Material supplied: Begin

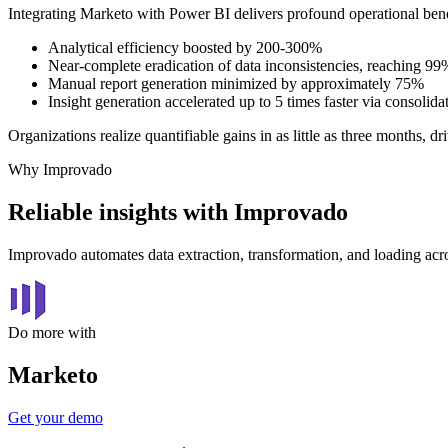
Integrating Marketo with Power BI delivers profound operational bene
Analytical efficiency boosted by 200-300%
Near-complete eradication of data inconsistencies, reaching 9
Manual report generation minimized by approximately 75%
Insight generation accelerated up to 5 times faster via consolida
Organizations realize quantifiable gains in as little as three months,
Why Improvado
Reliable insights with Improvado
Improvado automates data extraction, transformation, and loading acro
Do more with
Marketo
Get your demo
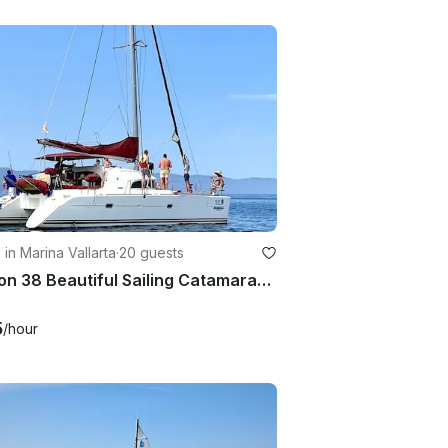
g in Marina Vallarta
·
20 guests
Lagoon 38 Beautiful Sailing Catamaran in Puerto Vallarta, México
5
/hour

Material supplied: End
Material supplied: Begin

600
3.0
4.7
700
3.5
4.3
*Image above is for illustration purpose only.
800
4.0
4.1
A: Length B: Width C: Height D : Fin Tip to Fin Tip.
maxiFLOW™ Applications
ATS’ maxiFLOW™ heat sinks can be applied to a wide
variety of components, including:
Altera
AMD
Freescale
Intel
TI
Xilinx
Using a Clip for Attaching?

Material supplied: End
Material supplied: Begin

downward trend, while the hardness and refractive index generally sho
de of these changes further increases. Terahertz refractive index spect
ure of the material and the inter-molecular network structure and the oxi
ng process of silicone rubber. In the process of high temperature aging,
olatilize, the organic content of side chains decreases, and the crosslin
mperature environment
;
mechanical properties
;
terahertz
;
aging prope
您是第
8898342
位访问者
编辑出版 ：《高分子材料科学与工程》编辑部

Material supplied: End

Instructions to follow: Select all lines with the word "maxiFLOW" from the entries above.

Exercise response:
maxiFLOW™ Applications
ATS’ maxiFLOW™ heat sinks can be applied to a wide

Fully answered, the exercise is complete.